Auch auf der Ebene der Europäischen Union zeichnet sich eine Verschärfung der Geheimhaltungsbestimmungen ab. Seit Ende November 2013 berät die EU über einen Richtlinienvorschlag für den Schutz von Geschäftsgeheimnissen, der es in sich hat. Zivilgesellschaftliche Gruppen warnen eindringlich davor, dass «beinahe alles» als Geschäftsgeheimnis behandelt werden könnte. Gerade Journalisten und Hinweisgeber hinter künftigen Steuerskandalen würden großen zusätzlichen Risiken und Strafen ausgesetzt.[21] Diese Maßnahmen dürften nicht dazu beitragen, Whistleblowern, die Straftaten großen Ausmaßes aufdecken wollen, das Leben leichter zu machen.

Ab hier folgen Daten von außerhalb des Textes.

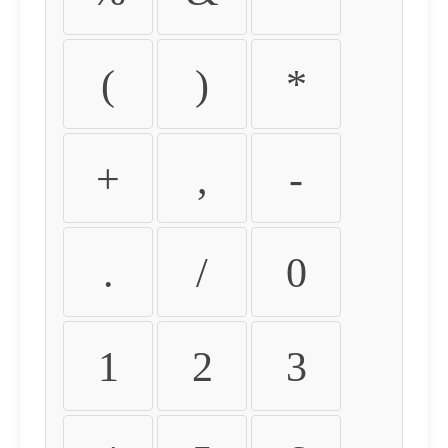
(
)
*
+
,
-
.
/
0
1
2
3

Déjà-vu Nummer zwei?
Warum also reden wir im Jahr 2015 noch über die gleichen Probleme, die schon fast ein Jahrhundert lang für öffentliche Debatten sorgen? Man sollte meinen, dass die Politik Probleme in den Griff bekommt, wenn sie denn wirklich möchte. Doch schon bei der Frage, welche Länder Steueroasen seien, gehen die Meinungen weit auseinander.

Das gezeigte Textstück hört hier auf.